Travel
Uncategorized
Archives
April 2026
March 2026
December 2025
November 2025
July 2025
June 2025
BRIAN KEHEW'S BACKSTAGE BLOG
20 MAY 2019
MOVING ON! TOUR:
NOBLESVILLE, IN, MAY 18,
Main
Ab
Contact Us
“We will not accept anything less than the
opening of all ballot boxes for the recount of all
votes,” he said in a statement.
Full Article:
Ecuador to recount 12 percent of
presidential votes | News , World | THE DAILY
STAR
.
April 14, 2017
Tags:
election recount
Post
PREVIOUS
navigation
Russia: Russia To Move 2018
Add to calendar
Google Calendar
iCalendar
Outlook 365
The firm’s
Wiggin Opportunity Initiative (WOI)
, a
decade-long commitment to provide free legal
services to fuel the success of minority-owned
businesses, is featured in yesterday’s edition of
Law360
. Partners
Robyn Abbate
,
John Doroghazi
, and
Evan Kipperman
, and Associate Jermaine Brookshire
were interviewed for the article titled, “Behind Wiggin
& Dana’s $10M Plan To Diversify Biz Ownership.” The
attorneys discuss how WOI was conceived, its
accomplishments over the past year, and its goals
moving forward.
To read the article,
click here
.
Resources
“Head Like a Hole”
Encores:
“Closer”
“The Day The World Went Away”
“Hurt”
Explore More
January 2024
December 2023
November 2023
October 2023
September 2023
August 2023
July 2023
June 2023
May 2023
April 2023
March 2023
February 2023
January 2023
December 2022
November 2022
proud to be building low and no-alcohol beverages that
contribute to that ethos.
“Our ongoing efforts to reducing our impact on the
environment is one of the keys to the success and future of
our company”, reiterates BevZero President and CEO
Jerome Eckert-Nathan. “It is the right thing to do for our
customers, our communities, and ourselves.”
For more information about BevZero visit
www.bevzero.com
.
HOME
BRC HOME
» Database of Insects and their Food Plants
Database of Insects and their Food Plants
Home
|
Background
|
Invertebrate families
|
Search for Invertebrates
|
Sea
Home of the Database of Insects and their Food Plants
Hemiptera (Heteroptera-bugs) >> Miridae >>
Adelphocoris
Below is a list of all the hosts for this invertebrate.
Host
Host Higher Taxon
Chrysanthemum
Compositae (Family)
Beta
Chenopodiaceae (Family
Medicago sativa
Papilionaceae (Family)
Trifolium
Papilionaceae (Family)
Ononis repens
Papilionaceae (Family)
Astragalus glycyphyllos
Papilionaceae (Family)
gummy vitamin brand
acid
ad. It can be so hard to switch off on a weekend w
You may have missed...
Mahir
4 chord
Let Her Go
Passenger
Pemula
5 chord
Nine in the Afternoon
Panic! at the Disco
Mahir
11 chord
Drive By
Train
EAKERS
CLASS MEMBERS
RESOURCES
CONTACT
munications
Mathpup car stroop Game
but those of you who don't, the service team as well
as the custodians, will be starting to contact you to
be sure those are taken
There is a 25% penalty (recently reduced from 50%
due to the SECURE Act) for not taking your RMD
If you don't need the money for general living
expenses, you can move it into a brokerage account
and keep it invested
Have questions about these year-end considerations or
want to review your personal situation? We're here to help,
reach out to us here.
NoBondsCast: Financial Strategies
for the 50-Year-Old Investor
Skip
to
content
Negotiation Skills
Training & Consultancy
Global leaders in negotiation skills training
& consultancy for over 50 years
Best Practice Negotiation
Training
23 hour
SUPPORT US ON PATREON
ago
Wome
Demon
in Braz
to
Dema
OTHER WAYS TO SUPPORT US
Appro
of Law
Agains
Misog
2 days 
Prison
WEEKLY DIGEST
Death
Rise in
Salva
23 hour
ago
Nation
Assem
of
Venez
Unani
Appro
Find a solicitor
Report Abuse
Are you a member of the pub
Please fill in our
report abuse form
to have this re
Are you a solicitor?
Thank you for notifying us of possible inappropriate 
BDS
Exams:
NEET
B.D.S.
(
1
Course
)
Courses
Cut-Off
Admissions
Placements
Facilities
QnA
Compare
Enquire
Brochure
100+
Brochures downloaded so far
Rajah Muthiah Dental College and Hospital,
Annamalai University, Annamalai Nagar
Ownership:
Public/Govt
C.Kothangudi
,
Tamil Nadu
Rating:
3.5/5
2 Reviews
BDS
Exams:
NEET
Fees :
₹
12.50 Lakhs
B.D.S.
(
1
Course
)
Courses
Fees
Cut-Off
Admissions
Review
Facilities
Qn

★ ★ ★ ★ ★ ★ ★

--- Exercise requirements ---
The records above need to be written out once more, exactly.

--- Solution for this task ---
Travel
Uncategorized
Archives
April 2026
March 2026
December 2025
November 2025
July 2025
June 2025
BRIAN KEHEW'S BACKSTAGE BLOG
20 MAY 2019
MOVING ON! TOUR:
NOBLESVILLE, IN, MAY 18,
Main
Ab
Contact Us
“We will not accept anything less than the
opening of all ballot boxes for the recount of all
votes,” he said in a statement.
Full Article:
Ecuador to recount 12 percent of
presidential votes | News , World | THE DAILY
STAR
.
April 14, 2017
Tags:
election recount
Post
PREVIOUS
navigation
Russia: Russia To Move 2018
Add to calendar
Google Calendar
iCalendar
Outlook 365
The firm’s
Wiggin Opportunity Initiative (WOI)
, a
decade-long commitment to provide free legal
services to fuel the success of minority-owned
businesses, is featured in yesterday’s edition of
Law360
. Partners
Robyn Abbate
,
John Doroghazi
, and
Evan Kipperman
, and Associate Jermaine Brookshire
were interviewed for the article titled, “Behind Wiggin
& Dana’s $10M Plan To Diversify Biz Ownership.” The
attorneys discuss how WOI was conceived, its
accomplishments over the past year, and its goals
moving forward.
To read the article,
click here
.
Resources
“Head Like a Hole”
Encores:
“Closer”
“The Day The World Went Away”
“Hurt”
Explore More
January 2024
December 2023
November 2023
October 2023
September 2023
August 2023
July 2023
June 2023
May 2023
April 2023
March 2023
February 2023
January 2023
December 2022
November 2022
proud to be building low and no-alcohol beverages that
contribute to that ethos.
“Our ongoing efforts to reducing our impact on the
environment is one of the keys to the success and future of
our company”, reiterates BevZero President and CEO
Jerome Eckert-Nathan. “It is the right thing to do for our
customers, our communities, and ourselves.”
For more information about BevZero visit
www.bevzero.com
.
HOME
BRC HOME
» Database of Insects and their Food Plants
Database of Insects and their Food Plants
Home
|
Background
|
Invertebrate families
|
Search for Invertebrates
|
Sea
Home of the Database of Insects and their Food Plants
Hemiptera (Heteroptera-bugs) >> Miridae >>
Adelphocoris
Below is a list of all the hosts for this invertebrate.
Host
Host Higher Taxon
Chrysanthemum
Compositae (Family)
Beta
Chenopodiaceae (Family
Medicago sativa
Papilionaceae (Family)
Trifolium
Papilionaceae (Family)
Ononis repens
Papilionaceae (Family)
Astragalus glycyphyllos
Papilionaceae (Family)
gummy vitamin brand
acid
ad. It can be so hard to switch off on a weekend w
You may have missed...
Mahir
4 chord
Let Her Go
Passenger
Pemula
5 chord
Nine in the Afternoon
Panic! at the Disco
Mahir
11 chord
Drive By
Train
EAKERS
CLASS MEMBERS
RESOURCES
CONTACT
munications
Mathpup car stroop Game
but those of you who don't, the service team as well
as the custodians, will be starting to contact you to
be sure those are taken
There is a 25% penalty (recently reduced from 50%
due to the SECURE Act) for not taking your RMD
If you don't need the money for general living
expenses, you can move it into a brokerage account
and keep it invested
Have questions about these year-end considerations or
want to review your personal situation? We're here to help,
reach out to us here.
NoBondsCast: Financial Strategies
for the 50-Year-Old Investor
Skip
to
content
Negotiation Skills
Training & Consultancy
Global leaders in negotiation skills training
& consultancy for over 50 years
Best Practice Negotiation
Training
23 hour
SUPPORT US ON PATREON
ago
Wome
Demon
in Braz
to
Dema
OTHER WAYS TO SUPPORT US
Appro
of Law
Agains
Misog
2 days 
Prison
WEEKLY DIGEST
Death
Rise in
Salva
23 hour
ago
Nation
Assem
of
Venez
Unani
Appro
Find a solicitor
Report Abuse
Are you a member of the pub
Please fill in our
report abuse form
to have this re
Are you a solicitor?
Thank you for notifying us of possible inappropriate 
BDS
Exams:
NEET
B.D.S.
(
1
Course
)
Courses
Cut-Off
Admissions
Placements
Facilities
QnA
Compare
Enquire
Brochure
100+
Brochures downloaded so far
Rajah Muthiah Dental College and Hospital,
Annamalai University, Annamalai Nagar
Ownership:
Public/Govt
C.Kothangudi
,
Tamil Nadu
Rating:
3.5/5
2 Reviews
BDS
Exams:
NEET
Fees :
₹
12.50 Lakhs
B.D.S.
(
1
Course
)
Courses
Fees
Cut-Off
Admissions
Review
Facilities
Qn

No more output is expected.